La même préoccupation surgit dans des médias français, espagnols ou grecs. Le prix de l’huile d’olive a augmenté. Plus de 80% d’augmentation en Espagne, au moins 50% en France, un prix qui double en Grèce. Si les prix flambent, c’est d’abord parce que le premier producteur mondial d’huile d’olive, l’Espagne, a vu sa production s’effondrer. Seules 620 000 tonnes d’huile d’olive ont pu être produites pour la récolte de 2022-2023, contre 1,5 millions de tonnes lors de la récolte précédente. Les agriculteurs espagnols évoquent la « pire du siècle ».
L’Espagne fait face depuis deux ans à une sécheresse inédite depuis que les autorités mesurent les données météorologiques. Parallèlement, les températures battent également des records : l’année 2022 a été la plus chaude enregistrée, et le printemps 2023, le printemps le plus chaud. L’olivier est un arbre qui s’adapte à la baisse de la pluviométrie, notamment en adaptant la taille de ses feuilles, mais l’absence d’eau combinée à des températures élevées peuvent arrêter la croissance des olives.

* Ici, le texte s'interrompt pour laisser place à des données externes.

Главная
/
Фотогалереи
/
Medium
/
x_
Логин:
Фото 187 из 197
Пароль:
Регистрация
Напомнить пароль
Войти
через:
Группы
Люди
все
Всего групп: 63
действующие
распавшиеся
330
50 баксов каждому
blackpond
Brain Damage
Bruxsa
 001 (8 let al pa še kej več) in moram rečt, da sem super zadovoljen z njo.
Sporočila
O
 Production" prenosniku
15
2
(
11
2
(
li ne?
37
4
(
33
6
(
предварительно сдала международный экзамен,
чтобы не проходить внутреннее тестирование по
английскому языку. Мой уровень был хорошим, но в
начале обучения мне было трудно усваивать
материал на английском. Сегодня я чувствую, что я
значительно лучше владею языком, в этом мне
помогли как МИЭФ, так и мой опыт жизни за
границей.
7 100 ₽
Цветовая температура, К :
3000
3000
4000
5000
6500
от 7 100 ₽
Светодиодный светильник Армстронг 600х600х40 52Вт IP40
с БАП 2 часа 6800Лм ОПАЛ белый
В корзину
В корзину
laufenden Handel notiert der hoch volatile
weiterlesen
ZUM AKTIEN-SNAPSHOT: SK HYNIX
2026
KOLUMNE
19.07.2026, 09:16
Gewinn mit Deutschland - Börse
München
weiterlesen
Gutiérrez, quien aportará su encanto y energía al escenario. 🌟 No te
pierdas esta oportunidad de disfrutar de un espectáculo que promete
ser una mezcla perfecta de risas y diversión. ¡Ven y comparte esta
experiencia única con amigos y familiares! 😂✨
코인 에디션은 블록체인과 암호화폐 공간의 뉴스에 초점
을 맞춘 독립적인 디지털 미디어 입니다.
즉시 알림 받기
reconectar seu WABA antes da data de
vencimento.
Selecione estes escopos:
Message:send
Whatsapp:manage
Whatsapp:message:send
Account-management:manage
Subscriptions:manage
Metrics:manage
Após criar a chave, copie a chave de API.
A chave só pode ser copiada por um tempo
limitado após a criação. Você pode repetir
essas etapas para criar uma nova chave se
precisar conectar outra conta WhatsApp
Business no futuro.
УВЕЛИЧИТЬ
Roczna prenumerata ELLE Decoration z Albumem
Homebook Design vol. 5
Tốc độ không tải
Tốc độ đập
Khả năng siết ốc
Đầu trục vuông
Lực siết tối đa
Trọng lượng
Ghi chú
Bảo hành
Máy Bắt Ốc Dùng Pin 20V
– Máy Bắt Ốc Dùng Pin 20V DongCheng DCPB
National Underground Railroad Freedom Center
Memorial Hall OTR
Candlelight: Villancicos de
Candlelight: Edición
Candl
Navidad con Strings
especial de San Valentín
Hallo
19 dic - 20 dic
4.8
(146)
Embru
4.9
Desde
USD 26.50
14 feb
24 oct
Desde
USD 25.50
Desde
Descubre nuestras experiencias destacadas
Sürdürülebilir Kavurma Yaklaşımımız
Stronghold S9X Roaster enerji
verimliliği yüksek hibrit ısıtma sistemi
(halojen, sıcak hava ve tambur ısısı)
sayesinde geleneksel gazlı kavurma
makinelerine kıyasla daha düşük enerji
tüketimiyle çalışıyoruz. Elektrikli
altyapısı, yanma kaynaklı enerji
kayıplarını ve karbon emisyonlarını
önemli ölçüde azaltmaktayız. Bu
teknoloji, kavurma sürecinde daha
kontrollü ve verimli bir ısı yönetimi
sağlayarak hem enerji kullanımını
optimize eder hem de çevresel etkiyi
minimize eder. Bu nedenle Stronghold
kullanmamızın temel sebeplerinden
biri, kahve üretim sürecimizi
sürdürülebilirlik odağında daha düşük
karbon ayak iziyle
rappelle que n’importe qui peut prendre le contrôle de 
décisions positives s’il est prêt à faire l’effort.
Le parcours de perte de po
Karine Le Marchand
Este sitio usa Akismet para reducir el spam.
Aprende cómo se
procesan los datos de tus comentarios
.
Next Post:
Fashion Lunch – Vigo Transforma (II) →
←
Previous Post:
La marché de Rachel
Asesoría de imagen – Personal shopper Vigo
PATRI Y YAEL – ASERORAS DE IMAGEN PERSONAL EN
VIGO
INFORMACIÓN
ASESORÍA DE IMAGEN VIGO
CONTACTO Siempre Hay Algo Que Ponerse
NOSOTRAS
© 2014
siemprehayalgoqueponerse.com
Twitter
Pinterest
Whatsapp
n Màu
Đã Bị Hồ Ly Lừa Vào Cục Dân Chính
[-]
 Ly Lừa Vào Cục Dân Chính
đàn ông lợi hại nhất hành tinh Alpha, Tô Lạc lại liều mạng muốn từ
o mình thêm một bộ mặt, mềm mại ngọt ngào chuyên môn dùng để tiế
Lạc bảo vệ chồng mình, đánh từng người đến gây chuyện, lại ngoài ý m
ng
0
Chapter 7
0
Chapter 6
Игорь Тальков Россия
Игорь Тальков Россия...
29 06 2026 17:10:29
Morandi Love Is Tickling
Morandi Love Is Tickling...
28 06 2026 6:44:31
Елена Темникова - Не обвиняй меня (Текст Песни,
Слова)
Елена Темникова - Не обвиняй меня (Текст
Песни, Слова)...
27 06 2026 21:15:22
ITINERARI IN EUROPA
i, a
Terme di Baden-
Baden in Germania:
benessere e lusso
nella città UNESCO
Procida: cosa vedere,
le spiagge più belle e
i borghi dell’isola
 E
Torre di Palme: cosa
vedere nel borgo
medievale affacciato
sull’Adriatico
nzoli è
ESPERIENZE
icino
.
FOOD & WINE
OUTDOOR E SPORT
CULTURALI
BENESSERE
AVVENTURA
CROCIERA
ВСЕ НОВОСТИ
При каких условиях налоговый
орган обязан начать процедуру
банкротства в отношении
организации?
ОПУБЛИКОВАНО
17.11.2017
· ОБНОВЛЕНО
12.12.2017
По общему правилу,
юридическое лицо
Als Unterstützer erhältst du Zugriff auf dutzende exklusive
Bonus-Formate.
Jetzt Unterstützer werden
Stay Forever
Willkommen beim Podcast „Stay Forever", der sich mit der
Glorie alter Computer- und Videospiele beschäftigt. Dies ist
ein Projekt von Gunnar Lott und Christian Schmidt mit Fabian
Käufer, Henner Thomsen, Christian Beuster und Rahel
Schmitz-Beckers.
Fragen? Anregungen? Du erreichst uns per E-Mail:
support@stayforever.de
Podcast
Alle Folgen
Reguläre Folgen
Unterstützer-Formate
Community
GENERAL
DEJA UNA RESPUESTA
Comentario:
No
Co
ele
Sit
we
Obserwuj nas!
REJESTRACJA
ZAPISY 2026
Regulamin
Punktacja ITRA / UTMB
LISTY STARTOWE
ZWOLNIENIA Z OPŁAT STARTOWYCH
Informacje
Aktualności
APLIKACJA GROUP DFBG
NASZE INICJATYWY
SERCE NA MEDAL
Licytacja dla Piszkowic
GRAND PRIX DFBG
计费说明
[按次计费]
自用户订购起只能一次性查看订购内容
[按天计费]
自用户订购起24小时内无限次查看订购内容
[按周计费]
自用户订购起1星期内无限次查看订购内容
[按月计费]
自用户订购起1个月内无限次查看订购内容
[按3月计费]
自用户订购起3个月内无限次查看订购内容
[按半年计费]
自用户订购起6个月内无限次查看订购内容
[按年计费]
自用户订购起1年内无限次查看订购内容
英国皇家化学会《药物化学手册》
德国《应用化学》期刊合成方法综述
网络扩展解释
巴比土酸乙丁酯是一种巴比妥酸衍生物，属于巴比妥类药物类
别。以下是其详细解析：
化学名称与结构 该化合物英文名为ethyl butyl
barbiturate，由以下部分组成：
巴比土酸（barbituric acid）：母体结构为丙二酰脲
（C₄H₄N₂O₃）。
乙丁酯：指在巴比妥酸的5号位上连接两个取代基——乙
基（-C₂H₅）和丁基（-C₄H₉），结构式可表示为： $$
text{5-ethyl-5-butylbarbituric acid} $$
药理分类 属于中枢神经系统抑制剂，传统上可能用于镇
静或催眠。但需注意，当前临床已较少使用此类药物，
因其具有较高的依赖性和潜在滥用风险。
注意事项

En France, Olivier est un cultivateur amateur en terres ardéchoises (sud-est du pays). Il choisit les espèces avec soin et observe les effets du changement climatique sur ses plantations depuis plusieurs années. Le moment le plus risqué pour lui est celui de la floraison. « La sécheresse et la hausse des températures touchent bien sûr les cultures en plein cœur de l’été. Mais ce qui peut être fatal, ce sont les épisodes de sécheresse printanière au moment de la période floraison-pollinisation-fructification. Elles peuvent couper dans leur élan les fleurs d’olives. Il est important de penser à faire des réserves d’eau pour passer cette période compliquée ». Sa parcelle ne représente qu’une goutte des 5 000 tonnes d’huile produite en France en moyenne chaque année mais elle est un laboratoire des enjeux actuels de la production de la région méditerranéenne.
Hotpost du changement climatique
En Italie, Espagne, Grèce, Liban ou en Syrie, le bassin méditerranéen abrite 90% des terres agricoles dédiées à l’olivier. Il est aussi ce que les spécialistes du climat appellent un hotspot du changement climatique. Ce qui a un impact particulier sur les cultures tout au long de l’année : hiver de plus en plus doux, étés de plus en plus chauds, gelées printanières et pics de chaleur estivaux, pluviométrie instable, sont autant de facteurs qui affaiblissent les oliviers.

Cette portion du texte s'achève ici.